Маргарита, всё ещё державшая холодную руку Сергея Петровича, содрогнулась. Её профессиональное сознание, воспитанное на строгих медицинских парадигмах, отчаянно сопротивлялось.

– Клиническая смерть… кома… мы знаем эти состояния. Но это… это иное. Здесь нет даже потенциала к пробуждению. Это… – она искала слово, и оно пришло, холодное и точное, – опустошение.

Виктор, до этого молчавший, тяжело поднялся и подошел к центральному столу, где лежала его схема. Он взял карандаш. Его рука дрожала.

– Мы были слепы, – прошептал он. – Мы думали о поломке, о нарушении связи. Но мы не понимали масштаба. – Он ткнул карандашом в центральное ядро, в тот самый «источник», «аккумулятор». – Мы стали свидетелями не поломки. Мы стали свидетелями отключения носителя. Той самой субстанции, что даёт не просто энергию, а саму возможность быть. Возможность ощущать время, чувствовать, хотеть… быть собой.

Он посмотрел на них, и в его глазах горел странный огонь – смесь ужаса и торжества первооткрывателя, нашедшего пропавший континент, который оказался кладбищем.

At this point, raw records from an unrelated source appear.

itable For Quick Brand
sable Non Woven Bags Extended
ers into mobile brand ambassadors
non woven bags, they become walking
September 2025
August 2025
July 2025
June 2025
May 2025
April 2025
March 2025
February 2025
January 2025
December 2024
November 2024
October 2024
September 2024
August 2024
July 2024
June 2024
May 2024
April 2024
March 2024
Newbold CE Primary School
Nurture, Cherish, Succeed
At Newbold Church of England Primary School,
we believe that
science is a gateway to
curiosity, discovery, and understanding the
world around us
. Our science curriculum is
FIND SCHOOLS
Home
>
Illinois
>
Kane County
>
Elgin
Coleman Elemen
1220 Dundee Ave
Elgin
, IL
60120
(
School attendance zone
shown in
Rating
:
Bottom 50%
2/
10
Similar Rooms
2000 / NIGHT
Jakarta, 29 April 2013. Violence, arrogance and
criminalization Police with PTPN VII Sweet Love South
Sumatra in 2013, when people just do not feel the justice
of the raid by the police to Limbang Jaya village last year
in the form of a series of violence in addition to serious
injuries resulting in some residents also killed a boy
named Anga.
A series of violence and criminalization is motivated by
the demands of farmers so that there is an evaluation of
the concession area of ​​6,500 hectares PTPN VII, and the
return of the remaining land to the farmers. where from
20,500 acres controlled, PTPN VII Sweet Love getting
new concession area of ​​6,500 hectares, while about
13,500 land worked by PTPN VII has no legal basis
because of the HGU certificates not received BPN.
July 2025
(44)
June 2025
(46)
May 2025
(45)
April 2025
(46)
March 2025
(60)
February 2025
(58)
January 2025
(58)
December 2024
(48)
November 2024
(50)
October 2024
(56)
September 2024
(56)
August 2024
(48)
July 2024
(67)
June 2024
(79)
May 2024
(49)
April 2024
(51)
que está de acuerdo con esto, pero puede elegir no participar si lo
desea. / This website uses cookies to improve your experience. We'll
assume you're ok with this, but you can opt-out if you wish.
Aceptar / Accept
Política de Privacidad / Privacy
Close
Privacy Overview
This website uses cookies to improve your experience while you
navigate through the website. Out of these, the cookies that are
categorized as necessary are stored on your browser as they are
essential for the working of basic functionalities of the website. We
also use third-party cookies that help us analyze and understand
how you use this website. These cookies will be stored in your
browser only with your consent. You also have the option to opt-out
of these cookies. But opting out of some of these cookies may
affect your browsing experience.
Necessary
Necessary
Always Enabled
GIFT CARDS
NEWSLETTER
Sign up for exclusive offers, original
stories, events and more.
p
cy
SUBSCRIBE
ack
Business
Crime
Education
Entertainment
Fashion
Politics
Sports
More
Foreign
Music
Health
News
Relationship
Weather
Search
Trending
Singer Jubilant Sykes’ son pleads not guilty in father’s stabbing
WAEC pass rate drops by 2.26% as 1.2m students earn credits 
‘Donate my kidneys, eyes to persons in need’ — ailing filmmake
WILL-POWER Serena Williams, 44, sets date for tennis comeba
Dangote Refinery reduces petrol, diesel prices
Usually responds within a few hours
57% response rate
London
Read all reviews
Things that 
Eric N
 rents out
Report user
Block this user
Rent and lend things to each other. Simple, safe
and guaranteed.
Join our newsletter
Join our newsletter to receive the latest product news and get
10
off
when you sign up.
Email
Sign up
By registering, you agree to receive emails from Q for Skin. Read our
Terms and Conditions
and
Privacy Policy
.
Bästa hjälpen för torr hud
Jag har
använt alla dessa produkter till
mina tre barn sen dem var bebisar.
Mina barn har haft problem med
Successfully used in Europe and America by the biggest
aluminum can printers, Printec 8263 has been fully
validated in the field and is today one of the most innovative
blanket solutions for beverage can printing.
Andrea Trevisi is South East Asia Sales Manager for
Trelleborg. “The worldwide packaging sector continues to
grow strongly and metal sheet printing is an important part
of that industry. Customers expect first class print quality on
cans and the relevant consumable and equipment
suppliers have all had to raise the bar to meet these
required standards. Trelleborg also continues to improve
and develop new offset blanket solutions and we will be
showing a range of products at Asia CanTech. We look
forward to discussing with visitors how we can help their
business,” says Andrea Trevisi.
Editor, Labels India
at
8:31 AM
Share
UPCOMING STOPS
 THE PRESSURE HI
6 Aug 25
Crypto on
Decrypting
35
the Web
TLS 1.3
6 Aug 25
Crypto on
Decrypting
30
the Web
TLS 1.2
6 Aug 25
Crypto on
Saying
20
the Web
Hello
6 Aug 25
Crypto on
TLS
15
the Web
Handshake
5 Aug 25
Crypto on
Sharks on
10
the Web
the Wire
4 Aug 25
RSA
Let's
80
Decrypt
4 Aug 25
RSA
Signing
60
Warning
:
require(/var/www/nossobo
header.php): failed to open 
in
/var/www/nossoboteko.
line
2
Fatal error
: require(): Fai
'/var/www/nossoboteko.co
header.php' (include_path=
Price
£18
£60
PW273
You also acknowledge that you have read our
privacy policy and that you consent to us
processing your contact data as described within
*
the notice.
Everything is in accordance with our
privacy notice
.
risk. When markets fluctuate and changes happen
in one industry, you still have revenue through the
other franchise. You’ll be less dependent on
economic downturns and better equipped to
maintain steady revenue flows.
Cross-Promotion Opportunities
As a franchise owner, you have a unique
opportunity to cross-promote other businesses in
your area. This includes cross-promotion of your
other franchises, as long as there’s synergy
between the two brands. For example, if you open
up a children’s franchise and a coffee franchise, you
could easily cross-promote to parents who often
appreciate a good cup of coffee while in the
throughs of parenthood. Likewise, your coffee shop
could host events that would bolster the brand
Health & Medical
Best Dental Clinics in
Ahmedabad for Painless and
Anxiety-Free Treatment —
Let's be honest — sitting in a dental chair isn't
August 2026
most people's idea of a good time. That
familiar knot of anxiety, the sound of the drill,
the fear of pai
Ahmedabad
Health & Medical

– Личность… – продолжил он, – это не продукт мозга. Это сложнейшая сборка. Многоуровневая архитектура. Физический план – основа. Ментальный – процессор и память. Астральный – интерфейс, преобразующий данные в переживания. Но все это – лишь периферия. А центральный процессор, система, которая запускает всю эту машину в работу, придает ей уникальность и цель… она находится за пределами. Она – тот самый носитель времени-жизни. И мы только что видели, как этот процессор… извлекли. Забрали назад. Оставив лишь пустой корпус.

Глеб кивнул, его научный ум, наконец, сдался под натиском неопровержимых доказательств. Он подошел к монитору, показывающему полное отсутствие тонкополевой активности.

– Феномен распада субстанции, – произнес он, давая имя тому, что видели. – Полный распад. Не разрушение, а… разборка. Разъединение планов с последующим изъятием ключевого компонента.

Слово «феномен» повисло в воздухе, холодное и безличное, как сам процесс, который оно описывало. Оно не передавало ни ужаса, ни трагедии. Оно лишь констатировало факт, как физик констатирует результат эксперимента.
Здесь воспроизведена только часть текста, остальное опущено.